Part II: Challenges in Building a Real-Time Feature Engineering System

Building real-time feature engineering systems isn’t as straightforward as it seems. At first glance, it may feel like just another microservice, pulling in data and serving it on demand. But when you scratch beneath the surface, you’ll find a web of challenges — from data inconsistency and feature disparity to maintaining scale and performance.

In this post, we explore the key challenges engineers face before even starting to build a real-time feature engineering system. This isn’t just about implementing another feature store; it’s about understanding the intricacies of data pipelines, misgauged features, and more.

In the last post, we discussed how feature engineering is a critical piece in deploying realtime models. In terms of feature freshness, features could be divided into two types

• Batch features are calculated periodically beforehand and used during real time prediction.
• Realtime features are calculated during real time prediction.
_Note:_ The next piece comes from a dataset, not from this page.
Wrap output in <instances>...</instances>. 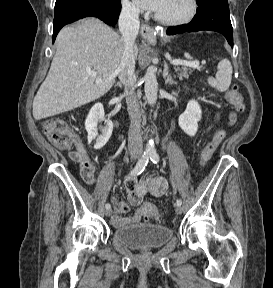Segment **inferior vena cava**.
I'll return each mask as SVG.
<instances>
[{"label": "inferior vena cava", "mask_w": 273, "mask_h": 288, "mask_svg": "<svg viewBox=\"0 0 273 288\" xmlns=\"http://www.w3.org/2000/svg\"><path fill=\"white\" fill-rule=\"evenodd\" d=\"M139 9L124 5L119 17V31L124 40V51L118 69V76L124 85L127 110L130 117L128 133V150L131 155L141 154L143 143L141 137V113L138 97L135 93L137 78L135 75V39L139 31Z\"/></svg>", "instance_id": "602c4592"}]
</instances>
From an engineering perspective building systems for real time features is a hard problem. And there doesn’t exist an open source solution which completely solves it. In this post we are going to discuss different challenges faced building these systems.

Before we deep dive into it, let’s discuss how would such an engineering solution would look like:

• Product engineering teams will produce data in different messaging queues like kafka.
• Feature engineering system will ingest this data in realtime
• Feature engineering system will provide an API to query this data in different ways to build features and serve them in real time.
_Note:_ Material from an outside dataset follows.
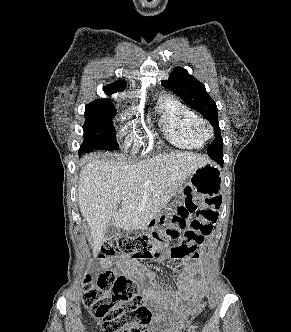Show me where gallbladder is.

typical feature engineering pipeline

On a high level it doesn’t look like a complicated system, but once we have to deploy a lot of high quality models, it quickly becomes a scaling problem. As every model has different requirements of features and it leads to designing these systems for every model, which leads to inefficient use of time and resources.
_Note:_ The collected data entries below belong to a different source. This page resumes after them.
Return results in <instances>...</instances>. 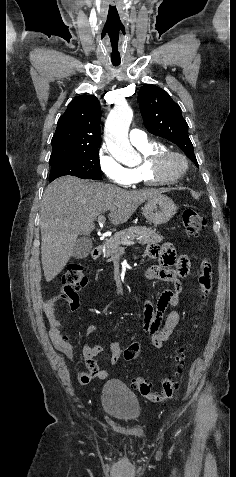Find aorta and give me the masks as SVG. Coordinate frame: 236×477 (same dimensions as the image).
Here are the masks:
<instances>
[{"instance_id": "1", "label": "aorta", "mask_w": 236, "mask_h": 477, "mask_svg": "<svg viewBox=\"0 0 236 477\" xmlns=\"http://www.w3.org/2000/svg\"><path fill=\"white\" fill-rule=\"evenodd\" d=\"M132 118V109L128 105L119 104L114 107L105 123L106 144L111 153L122 162H128L137 156L128 139Z\"/></svg>"}]
</instances>
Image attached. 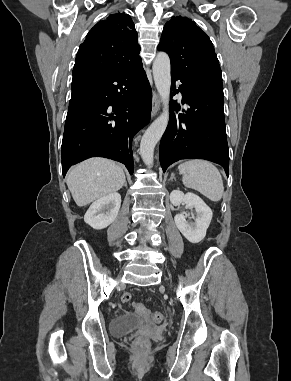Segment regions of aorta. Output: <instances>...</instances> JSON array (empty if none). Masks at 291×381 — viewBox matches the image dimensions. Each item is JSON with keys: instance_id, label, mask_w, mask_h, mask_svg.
<instances>
[{"instance_id": "obj_1", "label": "aorta", "mask_w": 291, "mask_h": 381, "mask_svg": "<svg viewBox=\"0 0 291 381\" xmlns=\"http://www.w3.org/2000/svg\"><path fill=\"white\" fill-rule=\"evenodd\" d=\"M153 77L163 103L161 115L148 127L142 136L140 154L144 163L153 164L154 148L165 132L169 121V97L171 88L170 59L165 52H159L153 62Z\"/></svg>"}]
</instances>
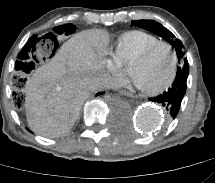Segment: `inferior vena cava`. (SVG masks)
Instances as JSON below:
<instances>
[{"instance_id":"602c4592","label":"inferior vena cava","mask_w":215,"mask_h":183,"mask_svg":"<svg viewBox=\"0 0 215 183\" xmlns=\"http://www.w3.org/2000/svg\"><path fill=\"white\" fill-rule=\"evenodd\" d=\"M111 84V78L107 74H103L100 77L89 82L87 87L90 91L95 92L100 88H108L111 86Z\"/></svg>"}]
</instances>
Now, let’s understand what are the challenges faced in designing these systems.

1. Misgauged features: Features during training of the models are calculated wrongly, which leads to poor quality of models. There are multiple reasons for it,

• Data scientists mostly get the data sources from analysts, read more. Generally these data sources have additional logic built upon by different data warehouse or business analyst teams (raw layer-> data layer -> presentation layer etc). In fact these data source layers are not designed for data science use cases, rather business use cases.
• Even if data scientists use raw layers, they get third hand information about the data semantics. Because they sit logically very far from product engineering, which means that data semantics is poorly understood by them. In most of the organizations, sources of information for data semantics are analysts who themselves have second hand information.
• Sometimes these stale data sources might have precalculated data points, which might not be possible to calculate in real time.

2. Feature disparity: The query language used in training feature engineering is different from used in real time feature engineering. As most of the time training uses OLAP solutions like bigquery, snowflake etc. meanwhile realtime serving uses OLTP solutions like bigtable, Hbase, postgres etc.

• Bigger and better models might have very complex features, hence complex queries are used for generating these in the training phase. So translating them into another query language becomes a problem.
• Most of the time realtime serving queries are written by people who didn’t create the queries for training. This means there are always chances of query mismatch happening, leading to feature disparity, hence leading to model performance diversion from training results.

3. Non-reusable features: Data scientists across teams create features which could have been created by other data scientists but there is no central repository to check whether a certain feature already exists or not. This leads to unnecessary creation of repetitive features, wasting resources.

• Even if some data scientists can create features in real time, and other data scientists are aware about it, there is always a low confidence to reuse the feature because of complexity and data source of the features.
• There is always a possibility that the original feature creator can change the feature logic, leading to impact on other data science models which reuses the same features.

4. Feature complexity: During the training phase, we have a lot of compute time to calculate a feature, and data is stale, so using OLAP solution is a very sane and simple thing to do. In real time serving both of these situations are reversed, we have to calculate hundreds of features in subseconds on top of dynamic data.

5. Dynamic data: If our data is in messaging queue

• Lot of different teams are involved in producing this data, any production issue happening in these producers will take a hit in our feature engineering pipeline.
• If a whole pipeline is impacted, we can still take actions, stop usage of prediction etc. This becomes an even dire situation when a particular category of data is dropped because of a production issue or production feature rollout. For example, drop in certain types of a transaction in the whole transaction data kafka stream because of production issues.
• Monitoring these data pipelines with minimum alert fatigue is very crucial for proper utilization of resources.

6. Feature monitoring: Even if there is data monitoring in place, we still have to make sure features are not changing because of production issues or business changes as discussed earlier. For example, if a new and better transaction type is introduced in the system, which leads to removal of existing transactions, this leads to impact on existing features hence existing models.

Conclusion

Creating a real-time feature engineering solution is more than just plugging in data pipelines and APIs. It requires addressing these foundational problems to ensure that the models you serve are as robust and accurate as they can be. In the upcoming posts, we’ll discuss potential solutions and how we can approach this problem from a scalable and sustainable engineering perspective.